:: EXCERPTED DATA ::
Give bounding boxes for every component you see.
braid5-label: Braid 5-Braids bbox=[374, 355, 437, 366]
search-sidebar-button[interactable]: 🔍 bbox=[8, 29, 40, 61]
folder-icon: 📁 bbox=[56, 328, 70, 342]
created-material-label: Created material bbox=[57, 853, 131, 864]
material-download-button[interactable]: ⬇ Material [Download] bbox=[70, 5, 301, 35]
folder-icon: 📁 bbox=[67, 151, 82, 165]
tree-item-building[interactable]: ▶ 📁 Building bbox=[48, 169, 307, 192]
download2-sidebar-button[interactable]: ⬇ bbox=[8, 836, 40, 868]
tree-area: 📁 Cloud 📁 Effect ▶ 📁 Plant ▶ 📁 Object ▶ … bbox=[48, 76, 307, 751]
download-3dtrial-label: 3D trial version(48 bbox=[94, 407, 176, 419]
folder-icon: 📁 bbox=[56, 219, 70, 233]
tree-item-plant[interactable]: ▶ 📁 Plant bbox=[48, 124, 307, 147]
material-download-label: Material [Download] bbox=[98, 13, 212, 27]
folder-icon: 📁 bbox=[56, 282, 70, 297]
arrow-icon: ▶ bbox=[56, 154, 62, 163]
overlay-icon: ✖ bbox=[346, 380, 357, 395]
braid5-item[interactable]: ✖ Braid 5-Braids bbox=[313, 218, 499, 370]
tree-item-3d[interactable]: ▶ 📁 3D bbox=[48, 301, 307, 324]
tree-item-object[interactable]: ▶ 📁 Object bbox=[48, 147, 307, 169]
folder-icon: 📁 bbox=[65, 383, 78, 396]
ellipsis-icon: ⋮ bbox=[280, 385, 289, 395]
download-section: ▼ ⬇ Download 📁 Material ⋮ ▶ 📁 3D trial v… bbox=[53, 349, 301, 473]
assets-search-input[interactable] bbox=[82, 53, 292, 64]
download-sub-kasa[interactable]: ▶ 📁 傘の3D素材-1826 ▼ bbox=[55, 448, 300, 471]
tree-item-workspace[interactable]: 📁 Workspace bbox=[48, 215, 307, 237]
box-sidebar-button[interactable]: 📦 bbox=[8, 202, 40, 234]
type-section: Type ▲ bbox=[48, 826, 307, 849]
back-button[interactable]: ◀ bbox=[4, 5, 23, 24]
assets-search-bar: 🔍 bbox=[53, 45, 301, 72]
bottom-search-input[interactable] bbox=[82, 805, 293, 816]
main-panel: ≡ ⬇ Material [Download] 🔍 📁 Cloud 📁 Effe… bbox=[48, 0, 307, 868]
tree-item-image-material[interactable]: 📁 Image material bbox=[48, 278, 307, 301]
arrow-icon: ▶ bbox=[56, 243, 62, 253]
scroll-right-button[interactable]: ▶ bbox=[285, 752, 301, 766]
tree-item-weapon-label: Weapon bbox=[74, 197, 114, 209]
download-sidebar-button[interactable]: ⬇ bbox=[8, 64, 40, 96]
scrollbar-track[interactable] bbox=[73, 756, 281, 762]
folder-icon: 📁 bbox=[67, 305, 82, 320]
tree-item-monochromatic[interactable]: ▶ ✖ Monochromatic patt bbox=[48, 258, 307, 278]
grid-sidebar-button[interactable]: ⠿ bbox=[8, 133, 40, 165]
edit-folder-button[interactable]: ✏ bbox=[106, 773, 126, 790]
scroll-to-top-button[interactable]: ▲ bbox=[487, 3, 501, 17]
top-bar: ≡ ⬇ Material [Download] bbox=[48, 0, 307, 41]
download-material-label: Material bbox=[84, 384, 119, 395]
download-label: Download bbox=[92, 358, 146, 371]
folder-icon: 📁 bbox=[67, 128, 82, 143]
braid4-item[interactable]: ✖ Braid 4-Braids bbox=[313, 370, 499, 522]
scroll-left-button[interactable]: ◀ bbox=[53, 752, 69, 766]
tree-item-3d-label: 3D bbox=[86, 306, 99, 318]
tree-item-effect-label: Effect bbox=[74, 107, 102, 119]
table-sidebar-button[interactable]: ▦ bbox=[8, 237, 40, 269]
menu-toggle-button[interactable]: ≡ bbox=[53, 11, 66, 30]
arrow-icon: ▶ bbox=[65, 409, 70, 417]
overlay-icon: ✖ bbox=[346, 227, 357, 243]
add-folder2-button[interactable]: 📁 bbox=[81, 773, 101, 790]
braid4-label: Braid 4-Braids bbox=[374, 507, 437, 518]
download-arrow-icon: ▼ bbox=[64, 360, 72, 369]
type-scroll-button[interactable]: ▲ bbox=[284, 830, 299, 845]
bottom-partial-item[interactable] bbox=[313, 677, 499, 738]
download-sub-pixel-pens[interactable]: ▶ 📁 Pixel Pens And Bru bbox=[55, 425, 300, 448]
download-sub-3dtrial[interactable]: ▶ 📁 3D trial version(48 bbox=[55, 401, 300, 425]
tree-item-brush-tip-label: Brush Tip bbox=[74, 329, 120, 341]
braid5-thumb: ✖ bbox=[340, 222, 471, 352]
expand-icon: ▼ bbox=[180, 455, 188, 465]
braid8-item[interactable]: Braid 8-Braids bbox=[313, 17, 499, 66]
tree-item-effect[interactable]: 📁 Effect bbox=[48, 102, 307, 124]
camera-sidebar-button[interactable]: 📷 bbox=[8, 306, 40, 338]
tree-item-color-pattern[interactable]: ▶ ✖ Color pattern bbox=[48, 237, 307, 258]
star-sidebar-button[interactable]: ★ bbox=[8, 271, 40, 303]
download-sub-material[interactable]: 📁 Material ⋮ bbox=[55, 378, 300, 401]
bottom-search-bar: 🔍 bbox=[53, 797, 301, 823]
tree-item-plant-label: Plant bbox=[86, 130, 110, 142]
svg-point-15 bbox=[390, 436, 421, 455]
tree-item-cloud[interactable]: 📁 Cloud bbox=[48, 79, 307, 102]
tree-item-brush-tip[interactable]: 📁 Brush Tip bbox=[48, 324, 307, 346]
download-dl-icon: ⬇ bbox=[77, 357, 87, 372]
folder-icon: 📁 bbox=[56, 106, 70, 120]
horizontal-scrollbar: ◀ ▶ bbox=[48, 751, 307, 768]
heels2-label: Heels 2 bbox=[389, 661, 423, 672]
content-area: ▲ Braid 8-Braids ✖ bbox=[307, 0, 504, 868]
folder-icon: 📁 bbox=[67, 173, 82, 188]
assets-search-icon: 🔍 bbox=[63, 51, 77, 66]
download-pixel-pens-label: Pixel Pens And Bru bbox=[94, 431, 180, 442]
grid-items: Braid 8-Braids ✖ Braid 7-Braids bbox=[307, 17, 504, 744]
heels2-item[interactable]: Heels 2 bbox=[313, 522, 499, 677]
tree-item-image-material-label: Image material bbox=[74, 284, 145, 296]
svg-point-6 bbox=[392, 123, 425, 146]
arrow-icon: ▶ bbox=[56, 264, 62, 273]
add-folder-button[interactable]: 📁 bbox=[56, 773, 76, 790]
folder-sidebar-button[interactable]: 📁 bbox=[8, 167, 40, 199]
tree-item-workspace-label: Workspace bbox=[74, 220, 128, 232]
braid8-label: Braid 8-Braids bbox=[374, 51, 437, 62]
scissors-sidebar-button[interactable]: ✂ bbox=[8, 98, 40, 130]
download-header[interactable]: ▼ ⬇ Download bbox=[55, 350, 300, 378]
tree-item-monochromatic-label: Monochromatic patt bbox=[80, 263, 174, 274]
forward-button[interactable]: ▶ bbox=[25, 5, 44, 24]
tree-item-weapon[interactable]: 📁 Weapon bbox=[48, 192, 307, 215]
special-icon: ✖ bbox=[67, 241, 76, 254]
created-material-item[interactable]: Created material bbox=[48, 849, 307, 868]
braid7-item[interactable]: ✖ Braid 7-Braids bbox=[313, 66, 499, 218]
:::
▶ [PROBLEM STATEMENT]
Copy all lines of the records in which the string "point" can be found.

▶ [ANSWER]
svg-point-15 bbox=[390, 436, 421, 455]
svg-point-6 bbox=[392, 123, 425, 146]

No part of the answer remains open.